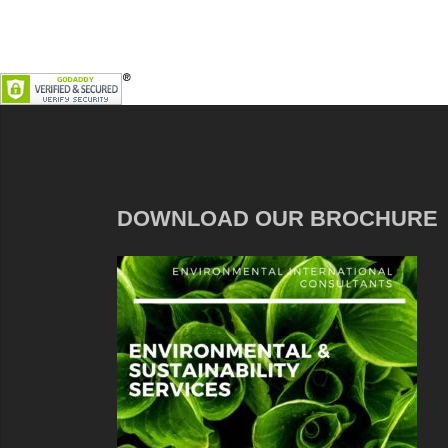
DOWNLOAD OUR BROCHURE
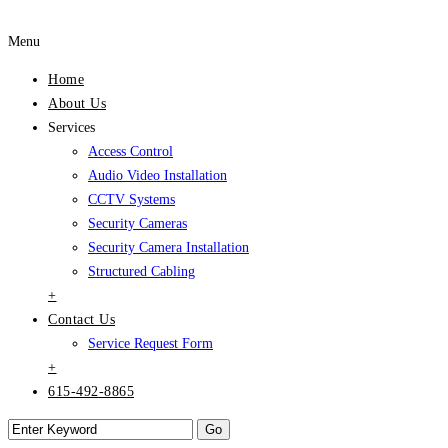
Menu
Home
About Us
Services
Access Control
Audio Video Installation
CCTV Systems
Security Cameras
Security Camera Installation
Structured Cabling
+
Contact Us
Service Request Form
+
615-492-8865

++++++

■ **TASK TO CARRY OUT**
Apart from the pictures, every line of the data above should be given again exactly.

■ **TASK RESPONSE**
DOWNLOAD OUR BROCHURE
Menu
Home
About Us
Services
Access Control
Audio Video Installation
CCTV Systems
Security Cameras
Security Camera Installation
Structured Cabling
+
Contact Us
Service Request Form
+
615-492-8865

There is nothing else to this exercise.